Pero no podemos esperar pasivos a su derrumbe. Lo hemos dicho muchas veces, el poder del pueblo se expresa en las calles y en las instituciones. En la lucha social y en la lucha política. Los últimos años han demostrado que la organización y la movilización sostenida dan resultados. Se han ganado huelgas, paralizado desahucios, frenado medidas como la privatización de los ocho hospitales madrileños y obligado a mafias político empresariales a dar marcha atrás en sus proyectos, como ocurrió en Gamonal. Si ahora paramos se saldrán con la suya.

Un ejemplo claro es la venta de inmuebles del Instituto de la Vivienda de Madrid (IVIMA) a varios fondos buitre. La semana pasada un centenar de afectados registraron en la Asamblea de Madrid escritos dirigidos al consejero de Transportes, Infraestructuras y Vivienda, Pablo Cavero, para pedir que se paralice cualquier procedimiento contra sus viviendas y se abran procesos de negociación. La iniciativa ha sido impulsada por la Plataforma Afectados Vivienda Pública y Social (PAVPS) para pedir la paralización de los desahucios previstos, ya que, como se denunció en su día, el peor efecto de la operación es la expulsión de quienes no pueden seguir pagando sus alquileres.

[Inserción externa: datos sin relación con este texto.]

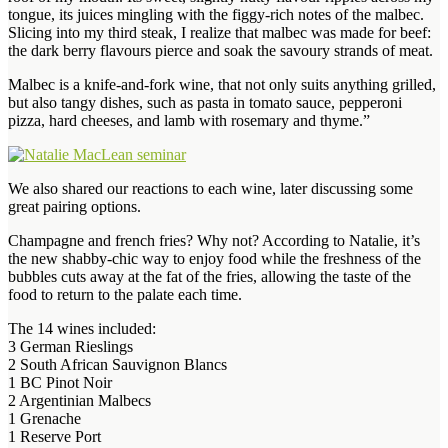
tongue, its juices mingling with the figgy-rich notes of the malbec.
Slicing into my third steak, I realize that malbec was made for beef:
the dark berry flavours pierce and soak the savoury strands of meat.
Malbec is a knife-and-fork wine, that not only suits anything grilled,
but also tangy dishes, such as pasta in tomato sauce, pepperoni
pizza, hard cheeses, and lamb with rosemary and thyme.”
We also shared our reactions to each wine, later discussing some
great pairing options.
Champagne and french fries? Why not? According to Natalie, it’s
the new shabby-chic way to enjoy food while the freshness of the
bubbles cuts away at the fat of the fries, allowing the taste of the
food to return to the palate each time.
The 14 wines included:
3 German Rieslings
2 South African Sauvignon Blancs
1 BC Pinot Noir
2 Argentinian Malbecs
1 Grenache
1 Reserve Port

Los que especulan no pararán hasta hacer rentable su inversión. Por eso es hora de mantener la movilización, de seguir generando unidad popular en las acciones cotidianas y de ser muy conscientes de que si no les echamos del Gobierno en las próximas elecciones se saldrán con la suya.

Por eso debemos avanzar también en la convergencia y en la unidad de quienes luchamos por un cambio real. No se trata de un acuerdo cupular ni de sumar siglas. Se trata de que nos organicemos la mayoría social que hemos sufrido la crisis, de construir juntos espacios de participación política, de avanzar en la unidad, elaborar un programa de cambio real y de conseguir ganar en las próximas elecciones municipales y autonómicas a quienes quieren que todo siga igual. Izquierda Unida lo hará con entrega y decisión.